··· Exercise data

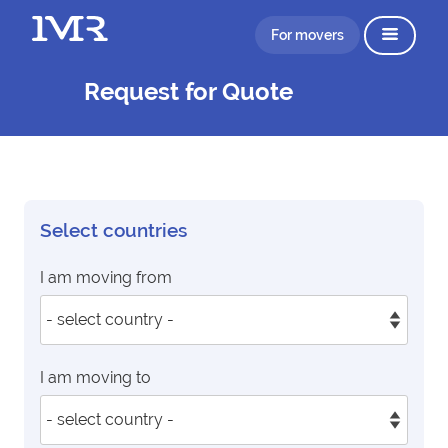
For movers
Request for Quote
Select countries
I am moving from
I am moving to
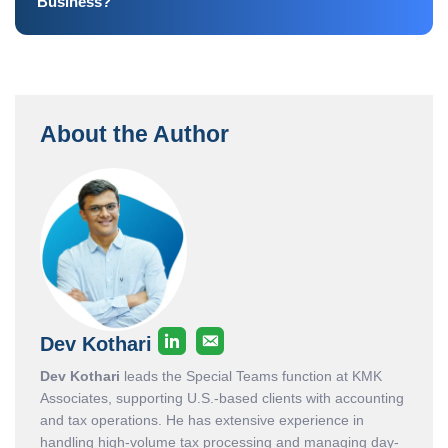
Business?
About the Author
Dev Kothari
Dev Kothari
leads the Special Teams function at KMK
Associates, supporting U.S.-based clients with accounting
and tax operations. He has extensive experience in
handling high-volume tax processing and managing day-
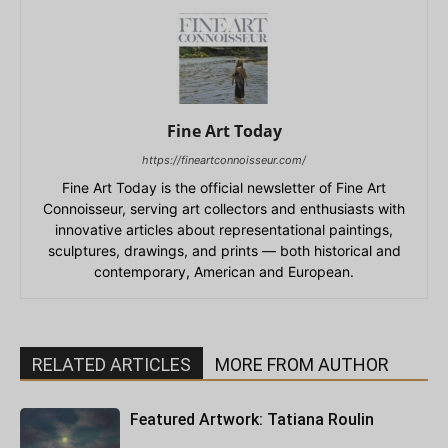
Fine Art Today
https://fineartconnoisseur.com/
Fine Art Today is the official newsletter of Fine Art
Connoisseur, serving art collectors and enthusiasts with
innovative articles about representational paintings,
sculptures, drawings, and prints — both historical and
contemporary, American and European.
RELATED ARTICLES
MORE FROM AUTHOR
Featured Artwork: Tatiana Roulin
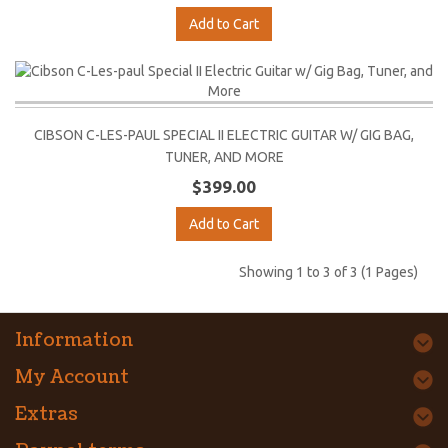
Add to Cart
CIBSON C-LES-PAUL SPECIAL II ELECTRIC GUITAR W/ GIG BAG,
TUNER, AND MORE
$399.00
Add to Cart
Showing 1 to 3 of 3 (1 Pages)
Information
My Account
Extras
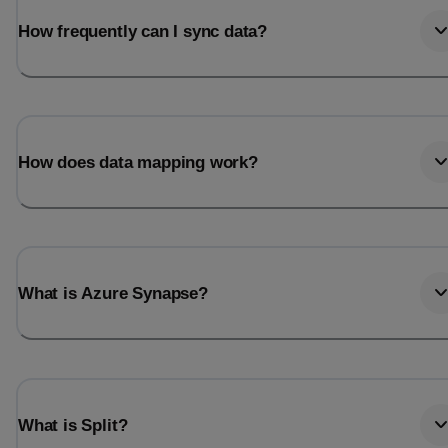
How frequently can I sync data?
How does data mapping work?
What is Azure Synapse?
What is Split?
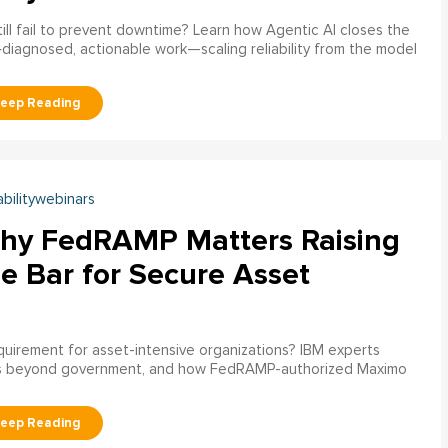
ill fail to prevent downtime? Learn how Agentic AI closes the
pre‑diagnosed, actionable work—scaling reliability from the model
abilitywebinars
hy FedRAMP Matters Raising
e Bar for Secure Asset
uirement for asset-intensive organizations? IBM experts
s beyond government, and how FedRAMP-authorized Maximo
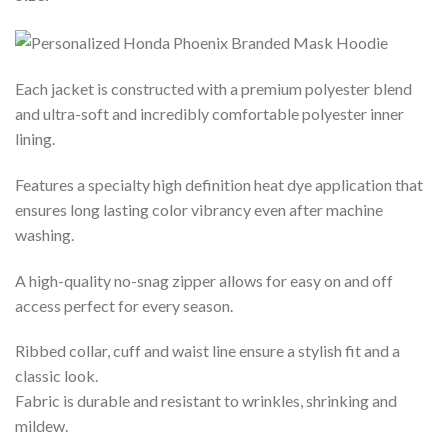
Each jacket is constructed with a premium polyester blend
and ultra-soft and incredibly comfortable polyester inner
lining.
Features a specialty high definition heat dye application that
ensures long lasting color vibrancy even after machine
washing.
A high-quality no-snag zipper allows for easy on and off
access perfect for every season.
Ribbed collar, cuff and waist line ensure a stylish fit and a
classic look.
Fabric is durable and resistant to wrinkles, shrinking and
mildew.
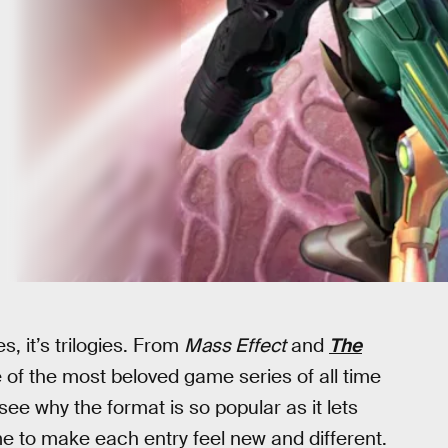
s, it’s trilogies. From
Mass Effect
and
The
 of the most beloved game series of all time
see why the format is so popular as it lets
me to make each entry feel new and different.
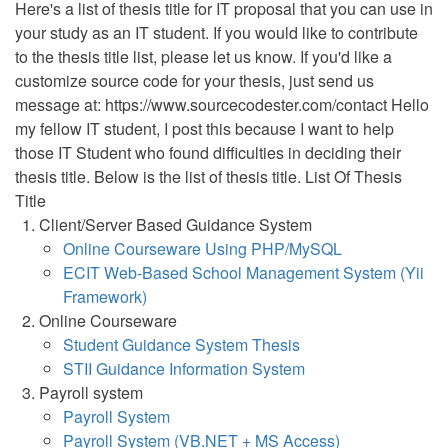
Here's a list of thesis title for IT proposal that you can use in
your study as an IT student. If you would like to contribute
to the thesis title list, please let us know. If you'd like a
customize source code for your thesis, just send us
message at: https://www.sourcecodester.com/contact Hello
my fellow IT student, I post this because I want to help
those IT Student who found difficulties in deciding their
thesis title. Below is the list of thesis title. List Of Thesis
Title
Client/Server Based Guidance System
Online Courseware Using PHP/MySQL
ECIT Web-Based School Management System (Yii
Framework)
Online Courseware
Student Guidance System Thesis
STII Guidance Information System
Payroll system
Payroll System
Payroll System (VB.NET + MS Access)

······

• **What to do**: Each line from the material above that mentions the word "Today" needs to be copied.

• **Exercise response**:
Fine Art Today
Fine Art Today is the official newsletter of Fine Art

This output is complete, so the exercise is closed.